Biri, mirasyedi hava-cıva...

Belediye başkan adaylığına oynuyor.

Biri, zengin züppe...

Tuvalete gitse, dolarla siler!

İnanın üçü de, o iki küçük çocuktan daha aç çıktı.

Yeminle utandım.

Dördüncü kişiyi aradım.

İsminin yazılmasını istemeyeceği için yazmayayım.

"Bizim dükkana gönder, oradan çocuklardan birisi ile göndereyim" dedi.

Bunlar bazen gerçekten iyi oluyor.

Kimin, aslında kaç kuruş olduğunu öğreniyorsunuz.

Bu tipler, bir de üç gün sonra çıkıp iki gariban çocuğu sevindirmenin karşılığında manşetlere çıkmak isterler.
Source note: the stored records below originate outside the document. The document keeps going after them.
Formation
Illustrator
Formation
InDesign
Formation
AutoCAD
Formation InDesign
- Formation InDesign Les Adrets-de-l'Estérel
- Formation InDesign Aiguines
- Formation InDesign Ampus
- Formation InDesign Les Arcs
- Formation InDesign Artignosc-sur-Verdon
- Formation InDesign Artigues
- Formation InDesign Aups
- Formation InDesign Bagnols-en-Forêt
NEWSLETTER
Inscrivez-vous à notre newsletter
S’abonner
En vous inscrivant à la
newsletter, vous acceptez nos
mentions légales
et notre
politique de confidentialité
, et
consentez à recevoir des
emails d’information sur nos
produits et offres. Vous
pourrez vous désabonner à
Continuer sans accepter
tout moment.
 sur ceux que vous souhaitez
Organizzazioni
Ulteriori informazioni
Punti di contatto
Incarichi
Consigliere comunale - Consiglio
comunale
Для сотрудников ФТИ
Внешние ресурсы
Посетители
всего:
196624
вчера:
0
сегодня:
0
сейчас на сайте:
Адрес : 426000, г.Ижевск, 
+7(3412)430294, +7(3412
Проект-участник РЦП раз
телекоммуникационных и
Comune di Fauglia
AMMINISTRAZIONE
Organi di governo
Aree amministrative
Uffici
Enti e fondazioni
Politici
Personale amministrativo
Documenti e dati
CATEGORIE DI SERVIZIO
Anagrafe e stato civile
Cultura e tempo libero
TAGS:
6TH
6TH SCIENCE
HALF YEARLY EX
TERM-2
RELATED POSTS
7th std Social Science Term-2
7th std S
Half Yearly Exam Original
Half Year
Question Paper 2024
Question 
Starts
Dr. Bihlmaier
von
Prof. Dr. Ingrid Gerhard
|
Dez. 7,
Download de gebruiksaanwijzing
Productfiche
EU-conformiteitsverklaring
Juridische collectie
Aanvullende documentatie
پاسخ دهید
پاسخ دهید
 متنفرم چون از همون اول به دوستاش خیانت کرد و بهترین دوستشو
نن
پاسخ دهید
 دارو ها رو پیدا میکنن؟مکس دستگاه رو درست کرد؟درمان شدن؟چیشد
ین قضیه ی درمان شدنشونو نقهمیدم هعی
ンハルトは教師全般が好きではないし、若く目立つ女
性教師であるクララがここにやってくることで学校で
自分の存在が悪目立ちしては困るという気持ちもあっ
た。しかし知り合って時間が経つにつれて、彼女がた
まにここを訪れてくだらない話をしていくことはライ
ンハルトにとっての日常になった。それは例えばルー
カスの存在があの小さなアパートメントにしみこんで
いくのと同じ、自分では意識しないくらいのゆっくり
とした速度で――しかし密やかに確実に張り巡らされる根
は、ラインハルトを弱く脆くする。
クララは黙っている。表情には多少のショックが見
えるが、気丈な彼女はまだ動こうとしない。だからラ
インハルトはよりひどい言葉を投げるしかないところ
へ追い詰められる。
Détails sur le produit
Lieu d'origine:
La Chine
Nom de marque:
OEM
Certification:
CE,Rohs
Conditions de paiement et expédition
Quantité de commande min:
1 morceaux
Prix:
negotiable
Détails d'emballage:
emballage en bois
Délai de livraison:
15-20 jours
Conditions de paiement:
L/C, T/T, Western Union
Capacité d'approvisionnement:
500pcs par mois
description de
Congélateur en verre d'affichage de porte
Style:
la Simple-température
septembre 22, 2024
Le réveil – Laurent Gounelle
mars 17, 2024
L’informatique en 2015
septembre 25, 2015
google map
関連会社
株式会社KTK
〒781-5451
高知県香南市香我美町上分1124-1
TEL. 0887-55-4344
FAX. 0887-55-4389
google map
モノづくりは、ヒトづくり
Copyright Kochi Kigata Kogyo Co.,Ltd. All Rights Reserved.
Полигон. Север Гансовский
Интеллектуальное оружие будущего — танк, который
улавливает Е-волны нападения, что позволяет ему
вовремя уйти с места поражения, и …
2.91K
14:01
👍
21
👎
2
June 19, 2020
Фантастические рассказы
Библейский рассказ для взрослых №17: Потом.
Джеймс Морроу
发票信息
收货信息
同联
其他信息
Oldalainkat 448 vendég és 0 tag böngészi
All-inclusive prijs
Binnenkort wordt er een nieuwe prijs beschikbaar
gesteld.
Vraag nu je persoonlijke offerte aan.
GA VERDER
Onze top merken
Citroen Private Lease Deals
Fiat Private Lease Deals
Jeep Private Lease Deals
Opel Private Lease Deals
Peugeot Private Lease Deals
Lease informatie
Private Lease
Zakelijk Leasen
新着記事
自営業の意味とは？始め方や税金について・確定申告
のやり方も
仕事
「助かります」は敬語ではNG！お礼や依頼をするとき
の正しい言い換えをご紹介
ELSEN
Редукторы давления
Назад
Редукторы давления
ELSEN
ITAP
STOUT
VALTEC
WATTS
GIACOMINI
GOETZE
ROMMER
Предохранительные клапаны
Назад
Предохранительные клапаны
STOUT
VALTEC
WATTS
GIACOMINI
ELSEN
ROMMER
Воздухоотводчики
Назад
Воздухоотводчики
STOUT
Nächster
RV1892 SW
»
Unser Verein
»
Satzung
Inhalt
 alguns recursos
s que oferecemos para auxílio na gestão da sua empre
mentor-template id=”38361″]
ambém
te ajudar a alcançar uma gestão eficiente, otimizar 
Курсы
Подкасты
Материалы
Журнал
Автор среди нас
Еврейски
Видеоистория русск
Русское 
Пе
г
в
Çünkü öyle alıştırılmışlar!

Yer mi bunları Atilla?

Sağ ol Ali Ağabey...

'Taşraya Bakmak...'

Kitabın adı böyle...

"Taşraya Bakmak"

Şöyle diyor tanıtımında:

"Taşra: Darlık, boğuntu, kasvet, tekdüzelik, kenarda kalmışlık, gerilik, bağnazlık, kavrukluk, güdüklük...

Taşra: Saflık, samimiyet, sıcaklık, sahicilik-otantiklik, sükunet, asudelik...

Buna benzer olumlu-olumsuz klişelerle anılır taşra...

Peki, o klişelerin ötesinde ne var?

Taşraya bu gözle bakmayı, taşra gerçekliğini ve taşra imgesini sorgulamayı deneyen yazılar var bu kitapta...

Özellikle de Türkiye'deki taşra deneyimlerine bakan yazılar: Taşrada okur-yazar olma, kadın olma, solcu olma hallerine...

Edebiyatta, şiirde taşraya... Taşranın (taşraların) tarihsel, toplumsal dönüşüm sürecine...

Elias Canetti'nin 'İnsanın Taşrası' kitabından ilhamla söylersek: Taşraya bakmak, insanın kendi içine bakmasıdır biraz!"